Include in the output exactly the lines from the opening of the data through the line containing "Plans of High School Graduates (144, 347)", and nothing more.

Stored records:
==*==
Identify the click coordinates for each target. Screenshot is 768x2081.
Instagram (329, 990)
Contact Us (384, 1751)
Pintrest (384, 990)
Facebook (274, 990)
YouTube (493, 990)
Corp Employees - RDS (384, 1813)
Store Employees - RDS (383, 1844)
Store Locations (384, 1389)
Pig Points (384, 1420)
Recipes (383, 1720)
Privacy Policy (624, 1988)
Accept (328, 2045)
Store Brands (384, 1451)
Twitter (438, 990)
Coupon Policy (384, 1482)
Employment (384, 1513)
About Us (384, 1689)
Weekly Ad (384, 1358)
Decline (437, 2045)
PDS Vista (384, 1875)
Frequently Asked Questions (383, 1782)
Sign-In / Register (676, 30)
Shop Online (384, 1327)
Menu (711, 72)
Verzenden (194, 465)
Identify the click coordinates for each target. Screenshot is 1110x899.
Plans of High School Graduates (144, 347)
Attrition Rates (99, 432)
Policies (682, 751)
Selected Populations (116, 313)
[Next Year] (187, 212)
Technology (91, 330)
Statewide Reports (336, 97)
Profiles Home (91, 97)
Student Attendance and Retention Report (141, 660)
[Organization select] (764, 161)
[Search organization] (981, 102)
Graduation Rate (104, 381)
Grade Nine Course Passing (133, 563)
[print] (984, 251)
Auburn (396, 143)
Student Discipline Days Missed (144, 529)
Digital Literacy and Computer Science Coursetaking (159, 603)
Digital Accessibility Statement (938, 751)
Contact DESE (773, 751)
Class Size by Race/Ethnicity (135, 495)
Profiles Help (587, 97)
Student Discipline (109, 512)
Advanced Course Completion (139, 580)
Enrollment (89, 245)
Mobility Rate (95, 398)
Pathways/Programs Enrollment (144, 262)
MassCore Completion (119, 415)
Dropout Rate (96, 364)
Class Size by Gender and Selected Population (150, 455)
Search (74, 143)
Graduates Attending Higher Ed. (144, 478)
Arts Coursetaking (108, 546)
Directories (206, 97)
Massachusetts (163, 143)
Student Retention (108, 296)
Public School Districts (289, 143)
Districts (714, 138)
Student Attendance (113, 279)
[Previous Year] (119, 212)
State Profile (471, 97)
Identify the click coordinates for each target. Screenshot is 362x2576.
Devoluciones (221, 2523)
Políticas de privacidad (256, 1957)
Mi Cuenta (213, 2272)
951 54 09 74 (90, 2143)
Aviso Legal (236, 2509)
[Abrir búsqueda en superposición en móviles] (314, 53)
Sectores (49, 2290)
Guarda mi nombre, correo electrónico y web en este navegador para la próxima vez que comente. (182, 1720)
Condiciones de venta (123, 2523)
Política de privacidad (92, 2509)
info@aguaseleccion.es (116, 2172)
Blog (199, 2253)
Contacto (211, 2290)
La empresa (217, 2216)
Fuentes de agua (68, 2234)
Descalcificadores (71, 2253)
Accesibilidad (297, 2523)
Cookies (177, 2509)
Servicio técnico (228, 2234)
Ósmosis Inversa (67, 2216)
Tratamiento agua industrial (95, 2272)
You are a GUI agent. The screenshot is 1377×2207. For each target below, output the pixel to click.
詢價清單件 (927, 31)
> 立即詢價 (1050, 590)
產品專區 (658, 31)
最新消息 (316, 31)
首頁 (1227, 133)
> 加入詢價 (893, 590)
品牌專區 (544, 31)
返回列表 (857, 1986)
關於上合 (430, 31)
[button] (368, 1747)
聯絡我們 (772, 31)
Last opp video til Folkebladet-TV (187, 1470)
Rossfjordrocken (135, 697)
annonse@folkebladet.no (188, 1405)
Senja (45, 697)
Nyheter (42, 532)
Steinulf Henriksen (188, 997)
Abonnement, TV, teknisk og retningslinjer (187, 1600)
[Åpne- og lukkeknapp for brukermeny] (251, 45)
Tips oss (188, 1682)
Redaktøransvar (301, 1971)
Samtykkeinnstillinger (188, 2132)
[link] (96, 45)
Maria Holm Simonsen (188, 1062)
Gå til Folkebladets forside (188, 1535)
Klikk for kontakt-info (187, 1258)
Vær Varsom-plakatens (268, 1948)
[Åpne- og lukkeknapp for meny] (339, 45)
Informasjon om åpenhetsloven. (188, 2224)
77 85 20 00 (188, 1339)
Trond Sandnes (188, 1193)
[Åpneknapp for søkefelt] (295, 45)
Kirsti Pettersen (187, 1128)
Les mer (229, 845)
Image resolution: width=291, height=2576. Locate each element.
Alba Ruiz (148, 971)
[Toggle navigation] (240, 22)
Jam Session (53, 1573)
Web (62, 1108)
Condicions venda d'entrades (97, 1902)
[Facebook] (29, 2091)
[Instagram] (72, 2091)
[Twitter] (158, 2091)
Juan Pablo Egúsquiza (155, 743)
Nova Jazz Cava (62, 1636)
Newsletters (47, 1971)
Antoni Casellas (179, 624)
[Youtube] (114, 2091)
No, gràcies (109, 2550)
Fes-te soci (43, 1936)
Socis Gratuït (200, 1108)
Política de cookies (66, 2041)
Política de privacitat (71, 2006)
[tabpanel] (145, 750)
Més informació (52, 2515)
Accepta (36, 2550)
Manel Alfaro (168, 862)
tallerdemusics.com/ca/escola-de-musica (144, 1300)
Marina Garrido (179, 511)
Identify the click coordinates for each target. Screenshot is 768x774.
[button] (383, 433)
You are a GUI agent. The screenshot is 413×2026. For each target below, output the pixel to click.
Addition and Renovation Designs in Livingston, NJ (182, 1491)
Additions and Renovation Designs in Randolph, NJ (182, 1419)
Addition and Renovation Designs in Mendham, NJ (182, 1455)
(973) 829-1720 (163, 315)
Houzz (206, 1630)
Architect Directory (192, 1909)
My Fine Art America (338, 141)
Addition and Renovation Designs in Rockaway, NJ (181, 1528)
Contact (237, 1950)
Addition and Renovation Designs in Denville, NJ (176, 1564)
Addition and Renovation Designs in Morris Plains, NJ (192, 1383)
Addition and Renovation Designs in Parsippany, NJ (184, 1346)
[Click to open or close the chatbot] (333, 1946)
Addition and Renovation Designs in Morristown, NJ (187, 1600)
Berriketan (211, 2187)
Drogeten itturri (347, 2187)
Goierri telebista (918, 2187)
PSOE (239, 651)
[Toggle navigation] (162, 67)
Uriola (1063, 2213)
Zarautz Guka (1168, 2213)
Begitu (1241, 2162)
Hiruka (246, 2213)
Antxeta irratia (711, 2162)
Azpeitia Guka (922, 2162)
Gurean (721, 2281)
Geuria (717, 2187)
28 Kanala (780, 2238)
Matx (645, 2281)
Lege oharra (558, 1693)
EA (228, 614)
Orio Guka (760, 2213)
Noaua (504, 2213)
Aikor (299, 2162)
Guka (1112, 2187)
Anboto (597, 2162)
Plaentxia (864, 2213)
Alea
==*==
Exercise result:
Identify the click coordinates for each target. Screenshot is 768x2081.
Instagram (329, 990)
Contact Us (384, 1751)
Pintrest (384, 990)
Facebook (274, 990)
YouTube (493, 990)
Corp Employees - RDS (384, 1813)
Store Employees - RDS (383, 1844)
Store Locations (384, 1389)
Pig Points (384, 1420)
Recipes (383, 1720)
Privacy Policy (624, 1988)
Accept (328, 2045)
Store Brands (384, 1451)
Twitter (438, 990)
Coupon Policy (384, 1482)
Employment (384, 1513)
About Us (384, 1689)
Weekly Ad (384, 1358)
Decline (437, 2045)
PDS Vista (384, 1875)
Frequently Asked Questions (383, 1782)
Sign-In / Register (676, 30)
Shop Online (384, 1327)
Menu (711, 72)
Verzenden (194, 465)
Identify the click coordinates for each target. Screenshot is 1110x899.
Plans of High School Graduates (144, 347)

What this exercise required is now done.